Stored data entries

════

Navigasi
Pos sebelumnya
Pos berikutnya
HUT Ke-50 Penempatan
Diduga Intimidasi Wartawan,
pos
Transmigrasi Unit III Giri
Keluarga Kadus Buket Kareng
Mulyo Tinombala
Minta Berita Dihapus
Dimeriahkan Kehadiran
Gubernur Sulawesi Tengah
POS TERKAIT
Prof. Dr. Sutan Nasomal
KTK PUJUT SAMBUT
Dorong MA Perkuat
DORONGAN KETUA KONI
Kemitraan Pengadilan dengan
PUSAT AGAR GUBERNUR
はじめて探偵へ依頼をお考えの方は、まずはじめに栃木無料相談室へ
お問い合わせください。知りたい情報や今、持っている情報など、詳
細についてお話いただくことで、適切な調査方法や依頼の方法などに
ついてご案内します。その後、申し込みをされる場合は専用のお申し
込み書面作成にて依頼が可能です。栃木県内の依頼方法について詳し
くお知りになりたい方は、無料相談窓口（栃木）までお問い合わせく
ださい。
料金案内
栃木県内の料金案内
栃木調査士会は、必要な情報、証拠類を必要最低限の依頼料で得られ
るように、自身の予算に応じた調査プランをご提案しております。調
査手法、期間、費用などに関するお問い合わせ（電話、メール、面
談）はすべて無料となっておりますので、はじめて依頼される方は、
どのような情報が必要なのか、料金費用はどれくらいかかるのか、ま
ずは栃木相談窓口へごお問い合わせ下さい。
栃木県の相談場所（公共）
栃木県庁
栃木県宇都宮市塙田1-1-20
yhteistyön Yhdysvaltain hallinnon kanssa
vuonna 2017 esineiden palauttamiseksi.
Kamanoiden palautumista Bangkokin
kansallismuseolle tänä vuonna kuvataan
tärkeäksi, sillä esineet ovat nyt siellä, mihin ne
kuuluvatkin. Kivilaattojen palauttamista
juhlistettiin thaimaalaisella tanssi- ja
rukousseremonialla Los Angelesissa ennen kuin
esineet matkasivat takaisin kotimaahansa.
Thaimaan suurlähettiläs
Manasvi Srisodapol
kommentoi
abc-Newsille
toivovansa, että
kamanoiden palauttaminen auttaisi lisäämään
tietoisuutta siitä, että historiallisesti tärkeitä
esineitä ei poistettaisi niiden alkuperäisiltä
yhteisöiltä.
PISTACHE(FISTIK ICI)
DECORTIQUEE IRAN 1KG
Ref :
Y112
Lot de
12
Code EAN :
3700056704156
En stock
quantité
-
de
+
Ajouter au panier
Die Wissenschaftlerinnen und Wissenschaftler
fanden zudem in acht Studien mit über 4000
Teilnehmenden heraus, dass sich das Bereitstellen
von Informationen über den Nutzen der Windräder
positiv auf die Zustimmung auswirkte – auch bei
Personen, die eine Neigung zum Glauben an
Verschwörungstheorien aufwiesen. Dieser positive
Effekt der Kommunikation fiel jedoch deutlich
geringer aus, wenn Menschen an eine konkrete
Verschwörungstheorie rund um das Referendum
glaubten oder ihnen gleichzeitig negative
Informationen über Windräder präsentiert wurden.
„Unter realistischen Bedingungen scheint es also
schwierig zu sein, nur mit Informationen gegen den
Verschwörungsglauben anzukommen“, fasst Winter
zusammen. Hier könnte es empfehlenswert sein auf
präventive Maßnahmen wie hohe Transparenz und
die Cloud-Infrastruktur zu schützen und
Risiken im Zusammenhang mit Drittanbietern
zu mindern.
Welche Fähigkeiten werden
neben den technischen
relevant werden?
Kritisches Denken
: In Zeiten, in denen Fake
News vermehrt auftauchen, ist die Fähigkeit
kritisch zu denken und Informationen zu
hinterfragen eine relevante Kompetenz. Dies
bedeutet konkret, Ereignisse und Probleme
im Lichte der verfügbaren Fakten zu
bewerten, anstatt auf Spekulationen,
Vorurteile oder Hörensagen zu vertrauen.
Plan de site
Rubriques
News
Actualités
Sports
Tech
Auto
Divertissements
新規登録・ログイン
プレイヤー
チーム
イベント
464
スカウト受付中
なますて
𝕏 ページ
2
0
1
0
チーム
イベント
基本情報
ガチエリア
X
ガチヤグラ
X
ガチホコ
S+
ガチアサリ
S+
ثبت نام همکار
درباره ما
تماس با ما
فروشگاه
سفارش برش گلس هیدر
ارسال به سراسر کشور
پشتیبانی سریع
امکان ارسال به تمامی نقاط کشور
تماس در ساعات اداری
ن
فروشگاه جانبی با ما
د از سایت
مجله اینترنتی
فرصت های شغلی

════

For the entries shown above, give the number of lines that include the word "että", without any other text.

2